> _PROMPT_: The part below that opens with the line containing "Dependency management" and closes with the line containing "January 11, 2021" should be copied exactly, minus any pictures.

[Start of Attachment]

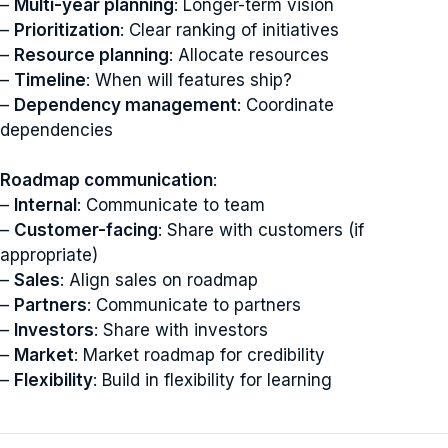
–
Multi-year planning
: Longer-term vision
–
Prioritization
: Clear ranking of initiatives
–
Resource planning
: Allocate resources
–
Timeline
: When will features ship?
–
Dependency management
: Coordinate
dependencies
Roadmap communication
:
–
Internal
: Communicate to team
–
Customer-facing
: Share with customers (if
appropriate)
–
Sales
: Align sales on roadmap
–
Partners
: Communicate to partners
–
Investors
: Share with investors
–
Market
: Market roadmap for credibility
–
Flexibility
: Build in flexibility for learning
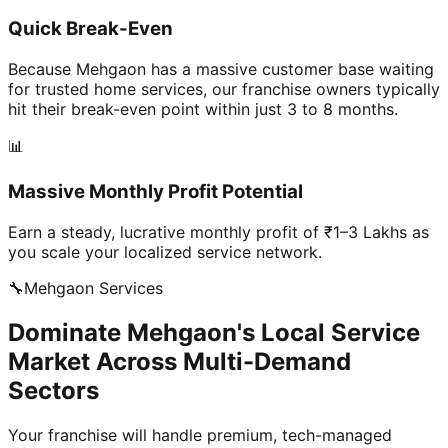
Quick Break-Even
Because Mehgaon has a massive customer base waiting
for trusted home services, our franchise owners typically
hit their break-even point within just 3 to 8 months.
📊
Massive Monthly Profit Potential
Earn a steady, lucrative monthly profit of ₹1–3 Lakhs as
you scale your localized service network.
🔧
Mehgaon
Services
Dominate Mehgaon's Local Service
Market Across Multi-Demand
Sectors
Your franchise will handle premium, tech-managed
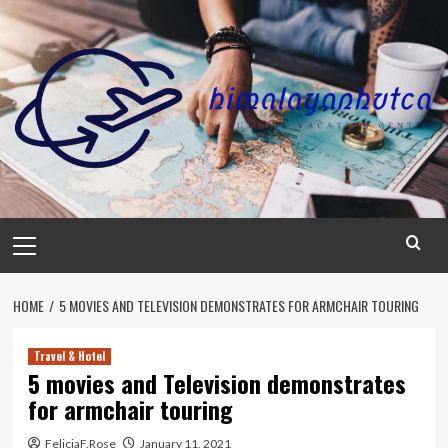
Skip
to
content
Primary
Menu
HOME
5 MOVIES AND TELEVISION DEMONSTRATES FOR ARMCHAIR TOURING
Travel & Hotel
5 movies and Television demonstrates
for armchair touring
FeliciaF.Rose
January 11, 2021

[End of Attachment]
[Start of Attachment]

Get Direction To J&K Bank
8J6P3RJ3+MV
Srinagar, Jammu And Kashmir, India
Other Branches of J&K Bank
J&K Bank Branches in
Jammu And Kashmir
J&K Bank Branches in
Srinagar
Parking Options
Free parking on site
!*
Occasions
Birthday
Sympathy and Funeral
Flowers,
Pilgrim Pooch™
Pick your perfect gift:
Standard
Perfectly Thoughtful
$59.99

[End of Attachment]
[Start of Attachment]

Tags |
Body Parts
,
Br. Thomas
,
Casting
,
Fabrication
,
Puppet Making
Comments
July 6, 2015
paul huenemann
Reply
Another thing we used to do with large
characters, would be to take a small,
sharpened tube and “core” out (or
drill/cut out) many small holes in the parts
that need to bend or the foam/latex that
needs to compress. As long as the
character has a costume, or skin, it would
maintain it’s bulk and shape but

[End of Attachment]

> _ANSWER BOX_:
Dependency management
: Coordinate
dependencies
Roadmap communication
:
–
Internal
: Communicate to team
–
Customer-facing
: Share with customers (if
appropriate)
–
Sales
: Align sales on roadmap
–
Partners
: Communicate to partners
–
Investors
: Share with investors
–
Market
: Market roadmap for credibility
–
Flexibility
: Build in flexibility for learning
Quick Break-Even
Because Mehgaon has a massive customer base waiting
for trusted home services, our franchise owners typically
hit their break-even point within just 3 to 8 months.
📊
Massive Monthly Profit Potential
Earn a steady, lucrative monthly profit of ₹1–3 Lakhs as
you scale your localized service network.
🔧
Mehgaon
Services
Dominate Mehgaon's Local Service
Market Across Multi-Demand
Sectors
Your franchise will handle premium, tech-managed
Skip
to
content
Primary
Menu
HOME
5 MOVIES AND TELEVISION DEMONSTRATES FOR ARMCHAIR TOURING
Travel & Hotel
5 movies and Television demonstrates
for armchair touring
FeliciaF.Rose
January 11, 2021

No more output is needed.